Ser ou não ser, eis a questão

CUNHA DE LEIRADELLA


E foi. E dizer por que o ex-seminarista carioca José Mata passou a se chamar Joe Wood é fácil. Falsificou o passaporte e entrou em Miami sem ninguém gritar pega ladrão. Mais difícil é dizer qual foi a causa que levou Joe Wood a adotar aquela profissão. Não que Joe Wood fosse algum lobista, algum xerife ou algum caubói. Não. A profissão de Joe Wood não lesava os interesses da comunidade, não mexia com a lei nem requeria esforço físico.

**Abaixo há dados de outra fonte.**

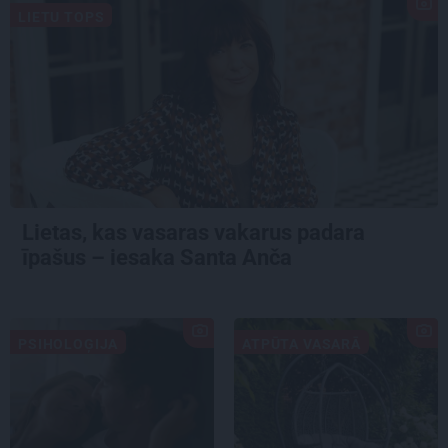
LIETU TOPS
Lietas, kas vasaras vakarus padara
īpašus – iesaka Santa Anča
PSIHOLOĢIJA
ATPŪTA VASARĀ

Só exigia uma dedicação sacerdotal e uma integridade à prova de qualquer conta numerada na Suíça.

Falar da dedicação sacerdotal e da integridade à prova de qualquer conta numerada na Suíça de Joe Wood seria o mesmo que falar de asas e de patas avículas. Mas falaremos. Falaremos, pois como há asas e asas e patas e patas, também há dedicações e dedicações e integridades e integridades. Tanto um pinguim quanto uma águia têm asas, assim como tanto um pardal e uma avestruz têm patas. Mas é na proporção dessas diferenças que poderemos avaliar o grau de intensidade da dedicação e da integridade de Joe Wood. Na verdade, as asas das águias e as patas das avestruzes estão para as asas dos pinguins e as patas dos pardais assim como a dedicação e a integridade de Joe Wood estão para a dedicação de um funcionário público e a integridade de um político. Quer dizer, não há comparação.

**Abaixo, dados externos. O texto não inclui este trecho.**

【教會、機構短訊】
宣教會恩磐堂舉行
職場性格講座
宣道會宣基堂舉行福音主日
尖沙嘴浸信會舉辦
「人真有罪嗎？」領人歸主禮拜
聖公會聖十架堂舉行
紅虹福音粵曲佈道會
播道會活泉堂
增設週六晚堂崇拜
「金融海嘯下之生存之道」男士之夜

E foi, justamente, por não haver comparação que Joe Wood conseguiu realizar o seu sonho de consumo. Entrar no fechadíssimo círculo dos ecotrólogos juramentados. Ao contrário do que se poderia imaginar, Joe Wood preencheu o questionário de avaliação do American Institute of Sound and Echo EffectsAISEE, como se fosse entrar num Big Brother. Mentiu paca e tirou nota dez.

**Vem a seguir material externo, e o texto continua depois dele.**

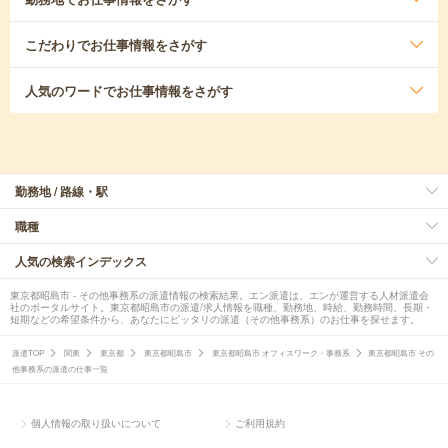
こだわり
でお仕事情報をさがす
人気のワード
でお仕事情報をさがす
勤務地 / 路線・駅
職種
人気の検索インデックス
東京都昭島市 - その他事務系の派遣情報の検索結果。エン派遣は、エンが運営する人材派遣会
社のポータルサイト。東京都昭島市の派遣/求人情報を職種、勤務地、時給、勤務時間、長期・
短期などの希望条件から、あなたにピッタリの派遣（その他事務系）のお仕事を探せます。
派遣TOP
関東
東京都
東京都昭島市
東京都昭島市 オフィスワーク・事務系
東京都昭島市 その
他事務系の派遣の仕事一覧
個人情報の取り扱いについて
ご利用規約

Contratado, Joe Wood se mandou pelo mundo gravando ecos. Primeiro em Qumran, no deserto da Judeia. A experiência foi um sucesso mas o resultado catastrófico. Além de uma ação conjunta de judeus, palestinos e apostólicos romanos, interposta no Tribunal Internacional de Justiça, Joe Wood se defrontou ainda com outro problema. E gravíssimo. O eco das cavernas de Qumran não era um eco elementar. Era uma babélica suruba, composta por uma infinidade de xingações e palavrões cabeludíssimos. Resultado: editadas as fitas, o que se escutou foi uma salseirada capaz de fazer corar a kamasutrice da Cleópatra ptolomaica, moralmente impossível de ser traduzida e divulgada.

Joe Wood não xingou o gravador nem pediu indenização ao AISEE. Caiu foi fora, se crismou Matulamindh Matu, mandou ver um rag-dong tibetano e seguiu o eco elementar dos seus ecos interiores. Mantrar de qualquer jeito a salseirada de Qumran, pegando o caminho de Bethel. Encontrou-a na fazenda de Max Yasgur, na tarde de 15 de agosto de 1969. Milhares de amassos soap and water off cantavam make love, not war, coroados de mosquitos. Maravilhado, Matulamindh Matu, aprumou os dois metros do rag-dong e ia mandar ver a primeira trombetada, e um trombonão lhe estoura nos ouvidos: Golly, brother! We are looking forward to keeping in touch with God! Era o Swami Satchidananda, yogão e invocador do festival, lhe apresentando um guitarrão cabeludo: Our brother Jimi Hendrix. Gollies brothers pulando na poeira e Jimi Hendrix e Matulamindh Matu mandaram ver o mais memorável dueto da mantragem musical da salseirada de Qumran. Tão memorável, que até no Brasil deu brado patriótico. Em fevereiro de 1971, o rag-dong de Matulamindh Matu baixa em Guarapari e no dia 17 se estende no areal. E se aquele festival do make love, not war tupiniquim foi um fracassão, foi só porque os brasileiros não entenderam a profundidade sonora da trombeta rag-dônguica. Mas Matulamindh Matu não xingou o público e também não pediu indenisação ao produtor. Tranquilo que nem um John Wayne depois do vendaval, pautou a salseirada num arranjo para sopro e sentou na privada, trombonando.

As pautas correram mundo, a mantragem foi tocada em tudo quanto foi lado e fizeram do ex-seminarista carioca José Mata um rival do bilionário americano Bernard Madoff, a sentença ainda não transitada em julgado:

E assim José Mata provou que o ser ou não ser do velho compadre de Windsor não é mais uma questão. É apenas a fissura vivaldina do rag-dong de cada um, conta bancária em offshore.